China, India and other emerging economies are opposed to any mandatory raising of national climate pledges before 2020
November 3, 2017 — As negotiators from 195 countries head to Bonn, Germany, for annual climate talks, tensions are emerging over the timetable for raising ambition.
One of the key outcomes due from the two-week meeting is to agree the format for an event known as the “facilitative dialogue” in 2018. It is the first political moment for leaders to start closing the gap between the goals of the Paris accord and voluntary national contributions.
A proposal from Fiji, which is presiding over the talks, and last year’s host Morocco, said this should result in “greater confidence, courage and enhanced ambition”.
China, India and other emerging economies have made clear they will not accept any pressure on countries to ramp up their national targets, however.
“This should be a dialogue, not a negotiation,” said Xie Zhenhua, China’s top climate envoy said at a conference in Beijing this week. “The objective is for countries to share their best practices, raise their demands in fighting climate change, ultimately facilitate global support – especially from developed countries – for developing countries.”
Fiji is rebranding the 2018 event the “talanoa dialogue”, drawing on its Pacific island storytelling tradition. In doing so, it seeks to reassure delegates that the process will be non-confrontational, while also asserting its joint ownership with next year’s Polish presidency.
“We have used our island methodology in having dialogue in the design of what was known as the facilitative dialogue, but is now known I think by common consent as the talanoa dialogue,” said Khan.
“The value of the talanoa dialogue is that it’s inclusive, it’s participatory and it’s transparent. The value of the talanoa dialogue is that it follows a process of storytelling and at the end of the storytelling, you expect to build up relationships of trust and empathy, which then allows you to provide a platform for solutions for them collective good.”
Some are expected to argue that the event should result in specific pledges from countries to increase their efforts.
South Africa’s minister of environmental affairs, Edna Molewa, said in a press release mid October after meeting with the EU’s ambassador: “we have … committed to clarifying the modalities for the 2018 facilitative dialogue aimed at increasing ambition in the pre-2020 and post-2020 years through the revisions on NDCs [national climate plans] where possible.”
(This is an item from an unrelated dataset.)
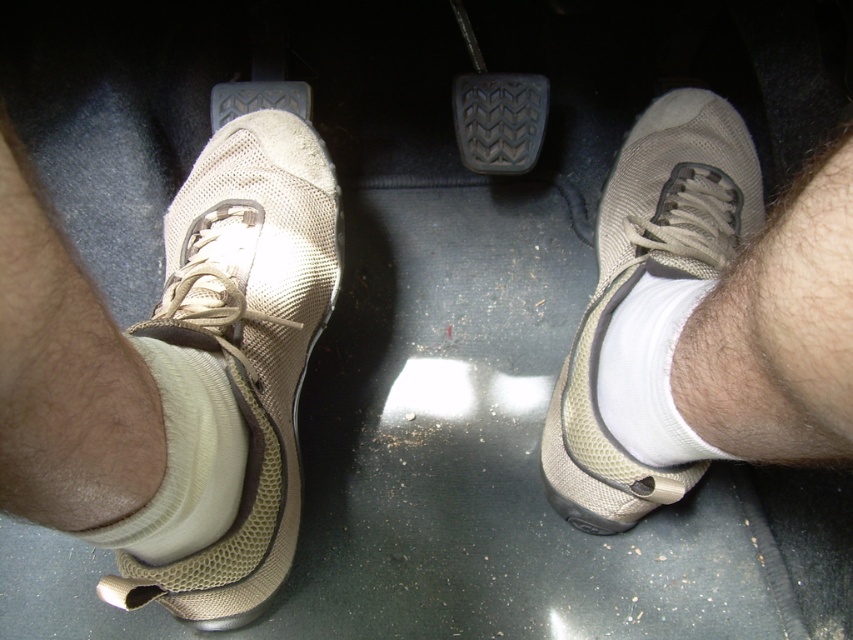 You are a mechanic inspecting the pedals of a car. You notice a point marked at coordinates (184, 460). Based on the scene description, what object is located at this coordinate?

The point at (184, 460) indicates the white fabric sock at lower left.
But Scroll.in reported a group known as the like-minded developing countries is ready to fight any stipulation that the dialogue should raise ambition. The Fijian proposal is “not acceptable”, one anonymous Indian negotiator told the news outlet.
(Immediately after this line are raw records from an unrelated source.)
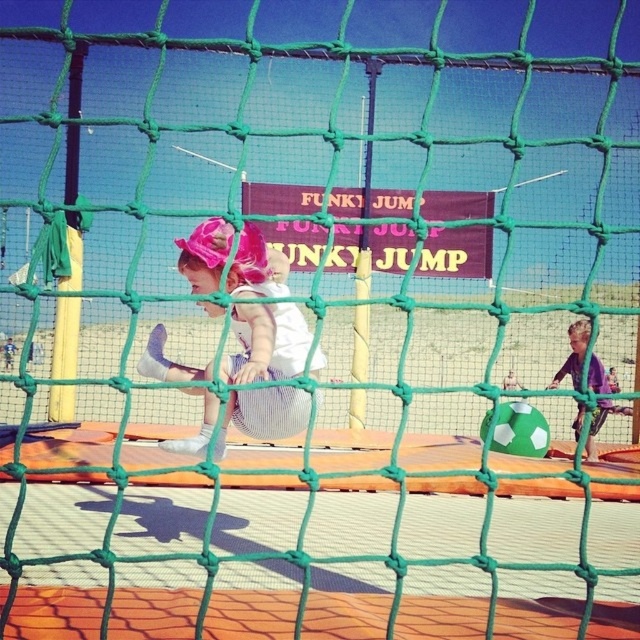 Question: Does pink fabric hat at upper left have a smaller size compared to purple matte shirt at right?

Choices:
 (A) yes
 (B) no

Answer: (B)

Question: Which point is farther from the camera taking this photo?

Choices:
 (A) (288, 406)
 (B) (577, 426)

Answer: (B)

Question: Does pink fabric hat at upper left have a lesser width compared to purple matte shirt at right?

Choices:
 (A) no
 (B) yes

Answer: (A)

Question: Which of the following is the farthest from the observer?

Choices:
 (A) purple matte shirt at right
 (B) pink fabric hat at upper left

Answer: (A)

Question: Is pink fabric hat at upper left thinner than purple matte shirt at right?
Another source from the like-minded group, which includes Saudi Arabia, Venezuela and Indonesia, told Scroll.in: “Countries did not agree to this process being intrusive. Parties did not mandate the Presidency to make it prescriptive. It is not supposed to tell us how to do things and what to do. It is to only help us understand each other’s contributions. Countries can voluntarily decide to increase their contributions at any time but cannot be coerced to do so.”
In Bonn, negotiators are also expected to make progress on the rulebook for implementing the Paris deal, to be finalised in 2018. This will guide how countries report, verify and monitor progress towards the Paris goals.
China wants this transparency framework to have “built-in flexibility” to accommodate the varying capabilities of countries at different development stages, particularly to reflect a distinction between industrialized nations and developing nations.
The EU and allies, while making some allowances for the difficulty poorer countries have in complying, are pushing for the rules to be as universal as possible.
Compromises in this area may be traded off against other priorities, for example the delivery of $100 billion a year climate finance promised by rich countries to the developing world.
At this month’s meeting, negotiators will put options on the table to be narrowed down towards final decisions next year. “In Bonn we do ‘addition’ to form a draft text that can reflect all parties’ stances, in 2018 we’ll negotiate based on that draft text and eliminate differences,” Xie explained.